### HOW TO COMPLETE THIS TASK
If a line of the records holds the word "with", copy it out.

### DATA RECORDS
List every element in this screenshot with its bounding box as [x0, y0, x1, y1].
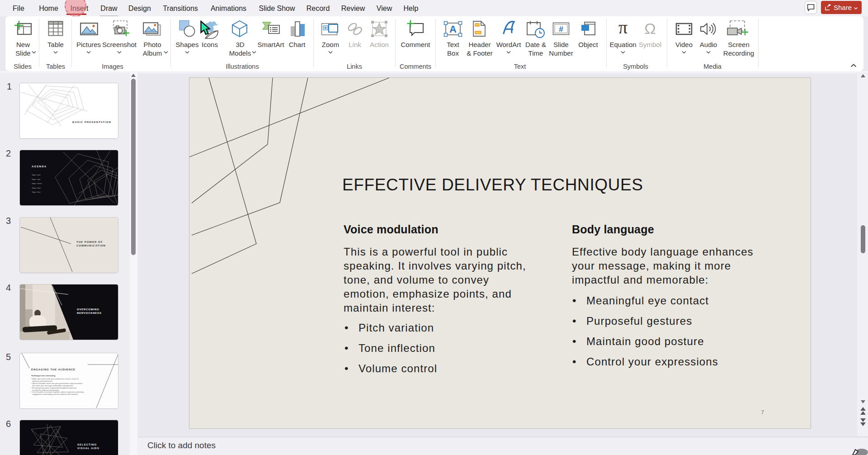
svg-text:#: # — [559, 25, 563, 33]
svg-text:Ω: Ω — [644, 21, 656, 37]
svg-text:π: π — [618, 21, 627, 36]
svg-text:A: A — [449, 24, 457, 35]
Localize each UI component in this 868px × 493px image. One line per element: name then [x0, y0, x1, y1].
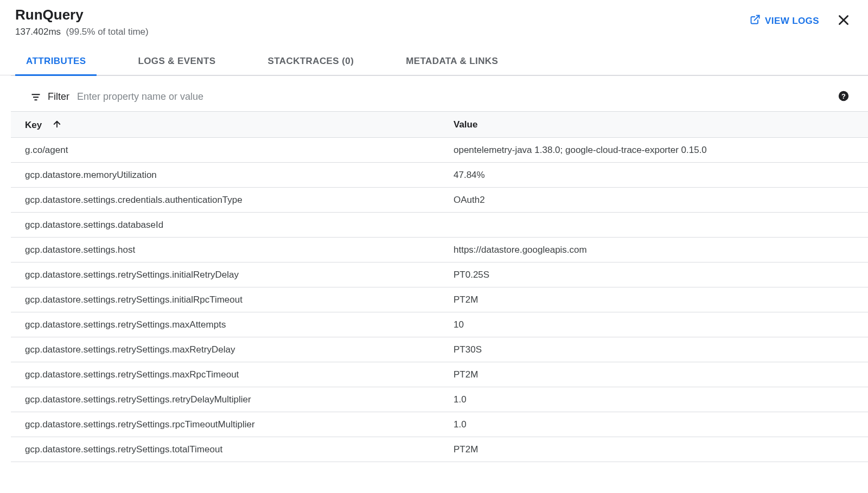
attr-value: opentelemetry-java 1.38.0; google-cloud-… — [439, 138, 868, 163]
table-row[interactable]: gcp.datastore.settings.retrySettings.tot… — [11, 437, 868, 462]
attr-value: PT2M — [439, 287, 868, 312]
table-row[interactable]: gcp.datastore.settings.credentials.authe… — [11, 188, 868, 213]
attributes-tbody: g.co/agentopentelemetry-java 1.38.0; goo… — [11, 138, 868, 462]
panel-header: RunQuery 137.402ms (99.5% of total time)… — [0, 0, 868, 37]
attr-key: gcp.datastore.settings.databaseId — [11, 213, 439, 238]
span-title: RunQuery — [15, 7, 750, 23]
tab-metadata-links[interactable]: METADATA & LINKS — [395, 50, 509, 75]
open-in-new-icon — [750, 14, 761, 28]
attr-value — [439, 213, 868, 238]
key-header-label: Key — [25, 120, 42, 130]
table-row[interactable]: gcp.datastore.settings.retrySettings.max… — [11, 337, 868, 362]
attr-value: OAuth2 — [439, 188, 868, 213]
svg-text:?: ? — [841, 92, 846, 100]
filter-input[interactable] — [76, 88, 830, 106]
view-logs-label: VIEW LOGS — [765, 16, 819, 27]
table-row[interactable]: gcp.datastore.settings.hosthttps://datas… — [11, 238, 868, 262]
span-detail-panel: RunQuery 137.402ms (99.5% of total time)… — [0, 0, 868, 462]
attr-key: gcp.datastore.settings.retrySettings.max… — [11, 337, 439, 362]
span-timing: 137.402ms (99.5% of total time) — [15, 27, 750, 37]
table-row[interactable]: gcp.datastore.settings.retrySettings.max… — [11, 362, 868, 387]
filter-bar: Filter ? — [11, 82, 868, 112]
attr-value: PT30S — [439, 337, 868, 362]
table-row[interactable]: gcp.datastore.settings.retrySettings.ini… — [11, 287, 868, 312]
attr-key: gcp.datastore.settings.retrySettings.max… — [11, 362, 439, 387]
attr-key: gcp.datastore.settings.retrySettings.ret… — [11, 387, 439, 412]
tab-strip: ATTRIBUTES LOGS & EVENTS STACKTRACES (0)… — [0, 49, 868, 75]
attr-key: gcp.datastore.settings.credentials.authe… — [11, 188, 439, 213]
table-row[interactable]: gcp.datastore.settings.retrySettings.max… — [11, 312, 868, 337]
attr-key: g.co/agent — [11, 138, 439, 163]
title-block: RunQuery 137.402ms (99.5% of total time) — [15, 7, 750, 37]
help-icon: ? — [838, 90, 850, 104]
svg-line-0 — [754, 16, 759, 21]
attr-value: 10 — [439, 312, 868, 337]
table-row[interactable]: gcp.datastore.settings.retrySettings.rpc… — [11, 412, 868, 437]
attr-value: https://datastore.googleapis.com — [439, 238, 868, 262]
attr-key: gcp.datastore.settings.retrySettings.rpc… — [11, 412, 439, 437]
attributes-table: Key Value g.co/agentopentel — [11, 112, 868, 462]
attr-key: gcp.datastore.settings.retrySettings.tot… — [11, 437, 439, 462]
table-row[interactable]: g.co/agentopentelemetry-java 1.38.0; goo… — [11, 138, 868, 163]
column-header-value[interactable]: Value — [439, 112, 868, 138]
value-header-label: Value — [454, 119, 477, 130]
filter-icon — [30, 92, 41, 103]
table-row[interactable]: gcp.datastore.settings.retrySettings.ini… — [11, 262, 868, 287]
attr-value: 47.84% — [439, 163, 868, 188]
table-row[interactable]: gcp.datastore.memoryUtilization47.84% — [11, 163, 868, 188]
svg-rect-4 — [33, 97, 39, 98]
attr-key: gcp.datastore.settings.retrySettings.ini… — [11, 287, 439, 312]
table-header-row: Key Value — [11, 112, 868, 138]
table-row[interactable]: gcp.datastore.settings.databaseId — [11, 213, 868, 238]
svg-rect-5 — [35, 99, 37, 100]
attr-key: gcp.datastore.settings.retrySettings.max… — [11, 312, 439, 337]
svg-rect-3 — [32, 94, 40, 95]
attr-key: gcp.datastore.settings.host — [11, 238, 439, 262]
tab-attributes[interactable]: ATTRIBUTES — [15, 50, 97, 76]
table-row[interactable]: gcp.datastore.settings.retrySettings.ret… — [11, 387, 868, 412]
attr-value: PT2M — [439, 437, 868, 462]
header-actions: VIEW LOGS — [750, 11, 853, 31]
tab-stacktraces[interactable]: STACKTRACES (0) — [257, 50, 365, 75]
help-button[interactable]: ? — [837, 89, 851, 105]
attr-key: gcp.datastore.memoryUtilization — [11, 163, 439, 188]
tab-content: Filter ? Key — [11, 75, 868, 462]
tab-logs-events[interactable]: LOGS & EVENTS — [127, 50, 226, 75]
attr-value: 1.0 — [439, 387, 868, 412]
attr-value: PT2M — [439, 362, 868, 387]
span-duration: 137.402ms — [15, 27, 61, 37]
filter-label: Filter — [48, 91, 69, 103]
attr-value: PT0.25S — [439, 262, 868, 287]
column-header-key[interactable]: Key — [11, 112, 439, 138]
attr-value: 1.0 — [439, 412, 868, 437]
close-icon — [837, 13, 851, 29]
view-logs-link[interactable]: VIEW LOGS — [750, 14, 819, 28]
sort-asc-icon — [52, 119, 62, 129]
attr-key: gcp.datastore.settings.retrySettings.ini… — [11, 262, 439, 287]
span-duration-pct: (99.5% of total time) — [66, 27, 149, 37]
close-button[interactable] — [834, 11, 853, 31]
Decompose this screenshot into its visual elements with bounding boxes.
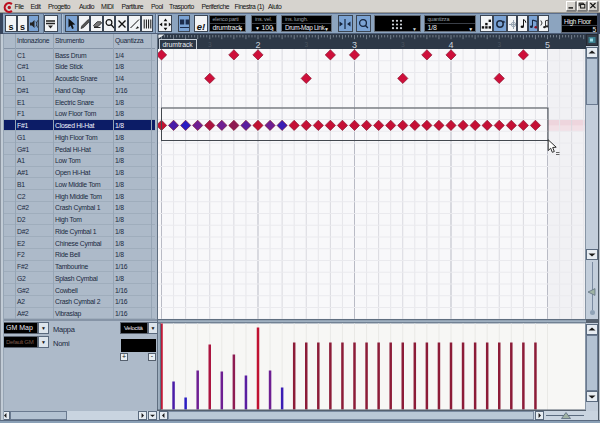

### FINISHED EXERCISE
List every element in this screenshot with its bounding box as [x0, y0, x1, y1].
Decompose this screenshot into its visual elements with bounding boxes.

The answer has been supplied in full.